Now we see a new dynamism in the countries of the Asia&/Pacific. There is a tendency when using that title to think of all the countries in the region as the same — but they are far from being so.

They are diverse in size — ranging from China to Brunei.

They are economically varied — compare Japan to Cambodia.

They differ in political progress, in religion, in culture and in history.

But just as the scene shifts in a play, so the next Act in world history will be set more in Asia than in Europe, more in the Pacific than in the Atlantic, as the economic centre of gravity moves towards this region.

One look at the figures shows why the Asia/Pacific will play such a prominent role in the future.

First, the qualities of the people: a strong work ethic; a sense of social discipline; a belief in the family; a powerful commitment to education and to self improvement, to thrift and loyalty.

Second, it is not only the qualities of the people , it's the sheer numbers of the people who have those qualities and are in the most economically productive age group — twenty to forty — which is so significant. By the year 2000 there will be 76 million of these in the United States, 94 million in Europe, 37 million in Japan, but 570 million in East Asia.

They will constitute an unparalleled resource.

They will also constitute a vast market. Indeed, we can expect to see by the year 2020 a sharp increase in the proportion of the world's relatively well-off people, from around one billion to around three billion, in the Asia/Pacific region.
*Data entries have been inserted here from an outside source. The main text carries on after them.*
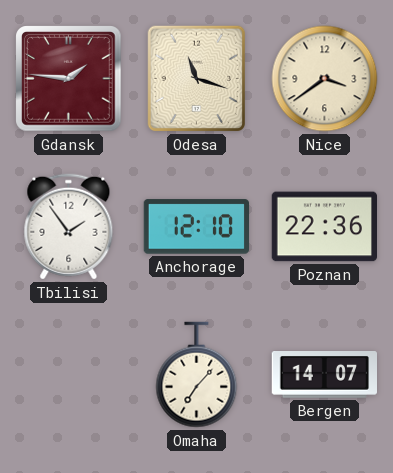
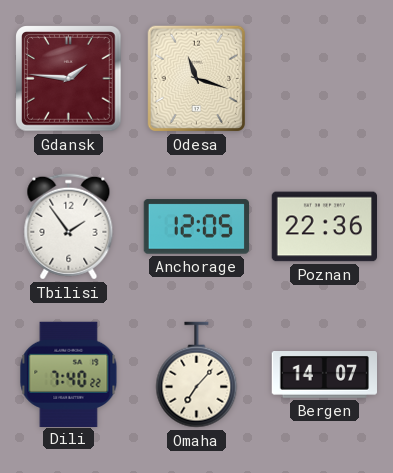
Nice: 3:39 -> none
Anchorage: 12:10 -> 12:05
Dili: none -> 7:40
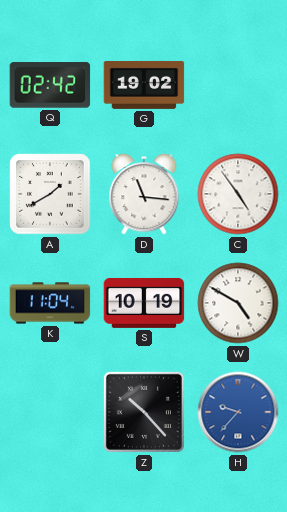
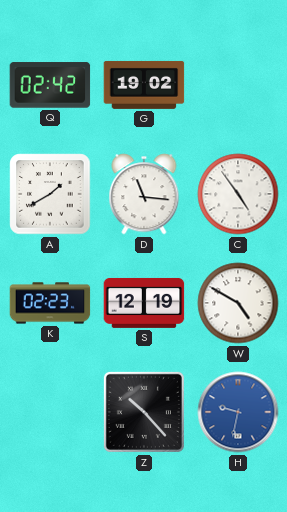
K: 11:04 -> 02:23
S: 10:19 -> 12:19
H: 9:37 -> 9:32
Third, by the end of this decade the volume of trade within the Asia/Pacific region is expected to exceed trade within Europe

The Philippines — Applying the Lessons

Here in the Philippines you are well aware of the importance of the two ingredients for success; democracy and free enterprise.

President Ramos has seized the initiative with his bold programme “Philippines 2000” which aims to take you over the threshold of being a Newly Industrialised Country.

Since 1992 the Government has introduced a series of reforms which are now bringing results.

Inflation is now in single digits, having been more than halved within the space of three years.

GNP has shown two years of growth above 5&percent; and the trend is upwards.

Foreign investment restrictions have almost all been scrapped, import barriers slashed, the Central Bank made independent and the banking industry as a whole opened up to overseas firms.

Privatisation has been the order of the day, with almost all the State's assets returned to private management, and what remains, such as the water system and the national power network soon to follow.

The results have been noticeable.

You have the world's second fastest growing emerging stock market; exports were up substantially and profits for your top 5,000 companies were up by 60&percent; last year. What a marvellous record.

I see some traces of Thatcherism in this programme!

You are also right to tear down the barriers to trade and investment with the outside world and to work with your partners in APEC and WTO to promote global free trade. And we all look forward to Filipino leadership of APEC next year and to the summit which you will host in Subic Bay.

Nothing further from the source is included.